Brand new order
In today’s saturated market, it takes something special to stand out from the crowd. Here’s how.
These are challenging times for consumer products companies as they strive to stay grounded in an increasingly complex world characterized by rapid and accelerating change.
What’s behind this revolution? Largely, it is plugged-in consumers who, bristling with smartphones, tablets and other mobile gadgets, have become a powerfully influential and independent-minded shopping force.
Mobile technology has turned the old order on its head: what worked last year, or even last month, may not work now.
For retailers and consumer products manufacturers, markets that have always been reliable revenue generators are suddenly looking vulnerable.

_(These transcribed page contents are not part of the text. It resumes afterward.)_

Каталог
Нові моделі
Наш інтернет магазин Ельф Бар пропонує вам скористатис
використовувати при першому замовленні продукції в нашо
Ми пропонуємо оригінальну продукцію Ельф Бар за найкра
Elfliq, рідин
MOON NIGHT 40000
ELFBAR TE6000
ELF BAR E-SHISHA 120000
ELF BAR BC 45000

Disruptive solutions have become the new norm.
Mobile is changing the pathway to purchase.
The extent and implications of this “brand new order” were made clear in a survey of 285 senior consumer products executives
worldwide by EY.
In the report, Disrupt or be disrupted, three-quarters of respondents said they needed to make significant changes just to maintain historic margins, while two-thirds felt under pressure to rethink their operating models.
“That’s a significant amount of change,” says Patricia Novosel, Americas Consumer Products Leader at EY.

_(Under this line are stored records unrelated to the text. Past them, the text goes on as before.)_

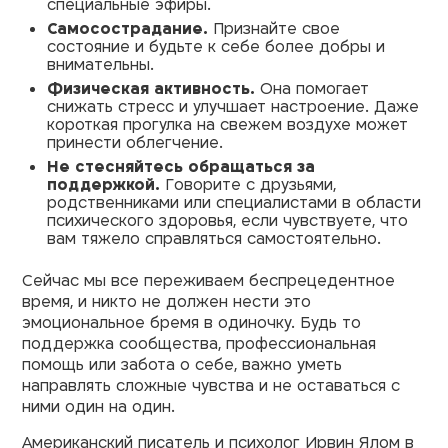
специальные эфиры.
Самосострадание.
Признайте свое
состояние и будьте к себе более добры и
внимательны.
Физическая активность.
Она помогает
снижать стресс и улучшает настроение. Даже
короткая прогулка на свежем воздухе может
принести облегчение.
Не стесняйтесь обращаться за
поддержкой.
Говорите с друзьями,
родственниками или специалистами в области
психического здоровья, если чувствуете, что
вам тяжело справляться самостоятельно.
Сейчас мы все переживаем беспрецедентное
время, и никто не должен нести это
эмоциональное бремя в одиночку. Будь то
поддержка сообщества, профессиональная
помощь или забота о себе, важно уметь
направлять сложные чувства и не оставаться с
ними один на один.
Американский писатель и психолог Ирвин Ялом в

“With finite resources to allocate, companies must make difficult choices and trade- offs over where they should focus their attention and capital. These decisions are extremely complex and business leaders must increasingly rely on data and analytics to give them the support they need and the confidence to make choices under extreme uncertainty.”
Howard Martin, Global Consumer Products Leader at EY, agrees. “This highly disruptive environment, which we call the ‘brand new order,’ presents companies with huge opportunity but also heightened risks.”

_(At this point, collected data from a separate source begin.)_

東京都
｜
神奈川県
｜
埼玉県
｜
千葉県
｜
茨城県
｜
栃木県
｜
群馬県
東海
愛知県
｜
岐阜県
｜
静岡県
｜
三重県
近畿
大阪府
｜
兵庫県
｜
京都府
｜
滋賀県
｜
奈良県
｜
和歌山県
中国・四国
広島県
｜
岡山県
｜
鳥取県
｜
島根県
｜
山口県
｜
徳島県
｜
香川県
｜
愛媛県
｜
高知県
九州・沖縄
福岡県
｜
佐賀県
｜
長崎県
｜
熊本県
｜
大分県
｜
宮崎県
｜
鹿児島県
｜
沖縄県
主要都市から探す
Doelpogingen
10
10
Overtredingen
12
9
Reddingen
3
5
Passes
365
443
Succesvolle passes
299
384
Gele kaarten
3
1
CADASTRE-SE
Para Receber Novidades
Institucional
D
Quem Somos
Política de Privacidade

Challenge every assumption you make.
Jeff Davis, President and CEO of Orabrush, says all the data points toward social and mobile as the two areas where businesses need to make sure they have a strategy, because that’s where shoppers are heading in increasing numbers.
His own response to this brand new order is so disruptive that he has basically turned traditional marketing upside down.
Orabrush, a tongue-cleaning device that fights bad breath, is based upon a social media e-commerce platform that uses
YouTube advertising to create awareness and drive sales.
“We call it the reverse marketing model,” Davis says. “We create online awareness first — creating demand on a global level through social media advertising — and then distribution second.”
Davis says Orabrush recently reached 50 million views of its YouTube channel-based “cure bad breath” video, and sales have topped 2.5 million in 100 countries. All this happened in 18 months, powered by the 20-person company based in Salt Lake City.
Laura Becker, a 22-year veteran of Procter & Gamble (P&G), where she is General Manager of Global Business Development, says her company is actively responding to the rapidly changing
consumer products landscape.
One strategy for remaining nimble in the race to market is to partner with outside companies, a practice Becker says is behind such P&G success stories as Swiffer, Febreze and the Glad joint venture with rival company Clorox.
“That’s one of the ways we’re trying to get the speed and agility in the current market environment: recognizing that, as big as we are, we won’t think of everything ourselves,” she says.
In addition, Becker says P&G has to get back to big innovations.
“We want more of the Tide Pods [small packets of concentrated detergent] — the disruptive innovation that really changes a category [or] creates a new category.”
The company is also tapping into the critical role that mobile media plays in the battle for consumer awareness. “It’s changing the pathway to purchase,” she says.
Sometimes sheer quantity is enough to grab consumers’ attention.
Brazil-based Chilli Beans designs, manufactures and retails designer sunglasses and watches, with hundreds of outlets in Latin America, the US, Europe and elsewhere. Not bad for a company that began business out of a kiosk in São Paulo in 1997.
For Gustavo Bernhoeft, CEO of Chilli Beans USA, the answer to today’s fastchanging, sometimes fickle consumer products market is a unique business model that includes spoiling customers with a phenomenal range of merchandise.
“We release 40 new styles of sunglasses every week to all 500 stores,” says Bernhoeft, who also dazzles customers with ten new watch styles and five new prescription frames each week.
Another strategy is to downsize. Billy Cyr, President and CEO of Sunny Delight Beverages, believes his company has benefited from a changing landscape that has forced some big players to shed less successful, peripheral brands.
“I think of us being in the rehab business,” says Cyr, who
describes Sunny Delight as a “castoff” from P&G. In 2007, two years after the spin-off of Sunny Delight, Cyr’s company acquired the Fruit2O and Veryfine brands from Kraft.
“We are the beneficiaries,” he says. “The brands have in
essence fled the big companies for places where they get more focus, more attention, and as a result do better.”
His advice to consumer products companies trying to adjust to the brand new order is to forget the way things were done in the past, and instead question everything:
“Challenging every assumption you make is critical to success.”